Queensland braces for Cyclone Yasi

By IANS
Tuesday, February 1, 2011

SYDNEY - Suburbs and hospitals in Cairns city in Australia were being emptied in a mass flight from the “deadly” power of tropical Cyclone Yasi, as it began lashing the far north Queensland coast, a media report said Tuesday.

In unprecedented scenes, the RAAF laid on medically equipped aircraft to spearhead an airlift of 255 hospital patients to Brisbane, while police prepared to enforce the mandatory evacuation of up to 9,000 people from low-lying parts of Cairns, the Australian reported.

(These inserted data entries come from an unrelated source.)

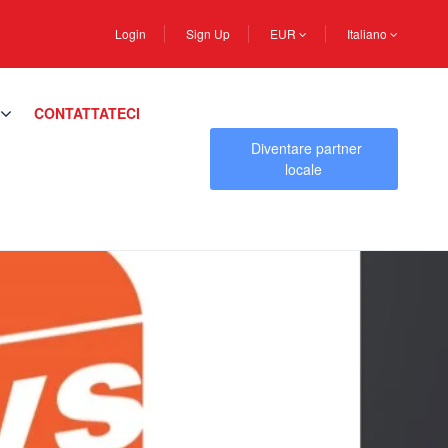
Login
Sign Up
EUR
Italiano
CONTATTATECI
Diventare partner
locale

Late Tuesday night, Cairns Mayor Val Schier said 30,000 people had been asked to leave their homes in the region; evacuation centres would be open to accommodate those who could not find shelter with friends or relatives.

Others living in the sugar town of Innisfail and communities in the path of the massive category 4 cyclone were told they would be moved out of the danger zone whether they wanted to go or not.

Anna Bligh warned the “potentially deadly” impact of the cyclone’s 225km/h-plus winds was compounded by the ocean storm surge it would unleash, possibly flooding low-lying areas.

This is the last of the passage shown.